— THE PROBLEM —
Copy each line of the data below with the word "שאתה".

— INPUT RECORDS —
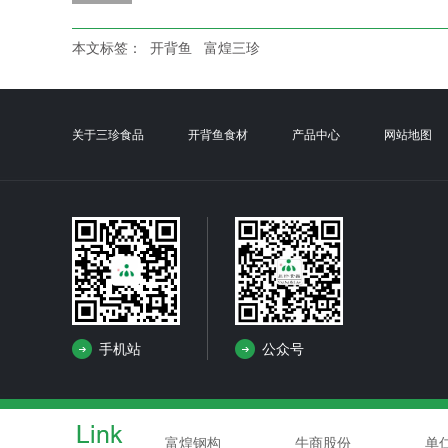
本文标签：
开背鱼
富煌三珍
关于三珍食品
开背鱼食材
产品中心
网站地图
在线商城
手机站
公众号
富煌钢构
牛商股份
单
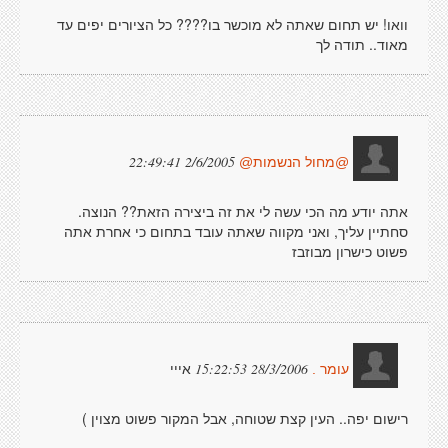
וואו! יש תחום שאתה לא מוכשר בו???? כל הציורים יפים עד
מאוד.. תודה לך
2/6/2005 22:49:41
@מחול הנשמות@
אתה יודע מה הכי עשה לי את זה ביצירה הזאת?? הנוצה.
סחתיין עליך, ואני מקווה שאתה עובד בתחום כי אחרת אתה
פשוט כישרון מבוזבז
אייי
28/3/2006 15:22:53
עומר .
רישום יפה.. העין קצת שטוחה, אבל המקור פשוט מצוין )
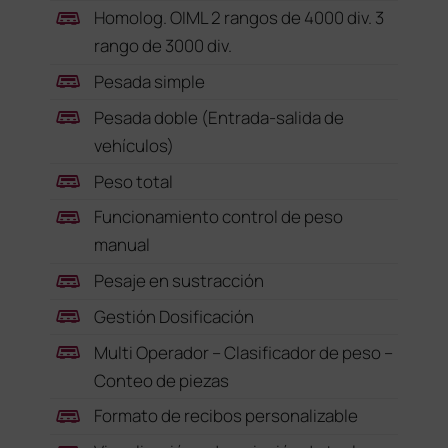
Homolog. OIML 2 rangos de 4000 div. 3
rango de 3000 div.
Pesada simple
Pesada doble (Entrada-salida de
vehículos)
Peso total
Funcionamiento control de peso
manual
Pesaje en sustracción
Gestión Dosificación
Multi Operador – Clasificador de peso –
Conteo de piezas
Formato de recibos personalizable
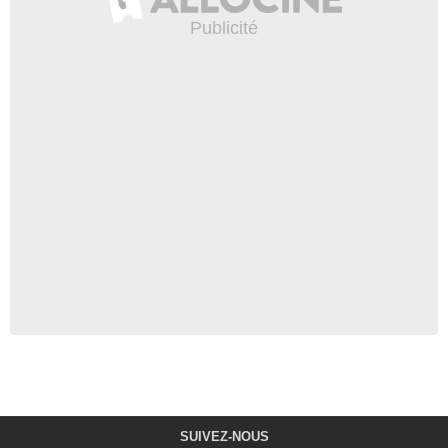
SUIVEZ-NOUS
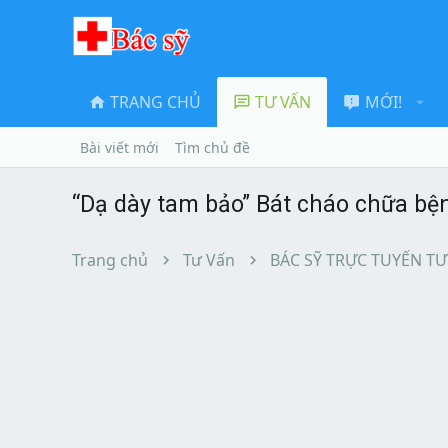
TRANG CHỦ
TƯ VẤN
MỚI!
Bài viết mới
Tìm chủ đề
“Dạ dày tam bảo” Bát cháo chữa bệ
Trang chủ
Tư Vấn
BÁC SỸ TRỰC TUYẾN TƯ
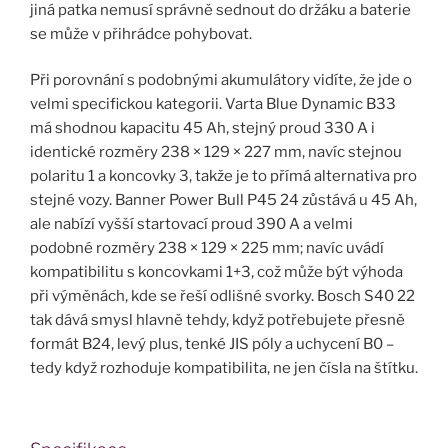
jiná patka nemusí správně sednout do držáku a baterie
se může v přihrádce pohybovat.
Při porovnání s podobnými akumulátory vidíte, že jde o
velmi specifickou kategorii. Varta Blue Dynamic B33
má shodnou kapacitu 45 Ah, stejný proud 330 A i
identické rozměry 238 × 129 × 227 mm, navíc stejnou
polaritu 1 a koncovky 3, takže je to přímá alternativa pro
stejné vozy. Banner Power Bull P45 24 zůstává u 45 Ah,
ale nabízí vyšší startovací proud 390 A a velmi
podobné rozměry 238 × 129 × 225 mm; navíc uvádí
kompatibilitu s koncovkami 1+3, což může být výhoda
při výměnách, kde se řeší odlišné svorky. Bosch S40 22
tak dává smysl hlavně tehdy, když potřebujete přesně
formát B24, levý plus, tenké JIS póly a uchycení B0 –
tedy když rozhoduje kompatibilita, ne jen čísla na štítku.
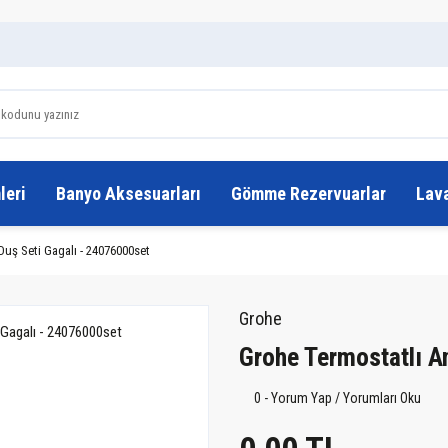
leri
Banyo Aksesuarları
Gömme Rezervuarlar
Lav
Duş Seti Gagalı - 24076000set
Grohe
Grohe Termostatlı A
0 - Yorum Yap / Yorumları Oku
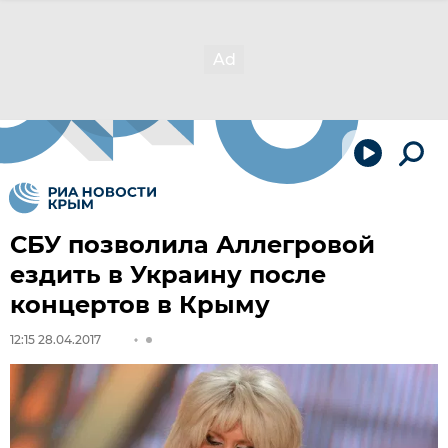
СБУ позволила Аллегровой
ездить в Украину после
концертов в Крыму
12:15 28.04.2017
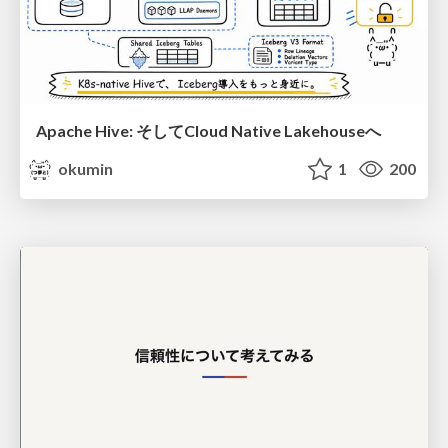
Apache Hive: そしてCloud Native Lakehouseへ
okumin
1
200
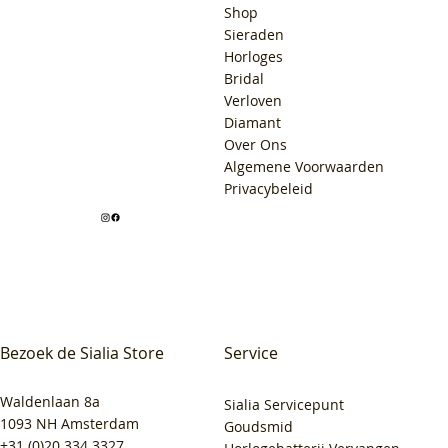
Shop
Sieraden
Horloges
Bridal
Verloven
Diamant
Over Ons
Algemene Voorwaarden
Privacybeleid
Bezoek de Sialia Store
Service
Waldenlaan 8a
Sialia Servicepunt
1093 NH Amsterdam
Goudsmid
+31 (0)20 334 3327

— SOLUTION FOR THIS EXERCISE —
וואו! יש תחום שאתה לא מוכשר בו???? כל הציורים יפים עד
סחתיין עליך, ואני מקווה שאתה עובד בתחום כי אחרת אתה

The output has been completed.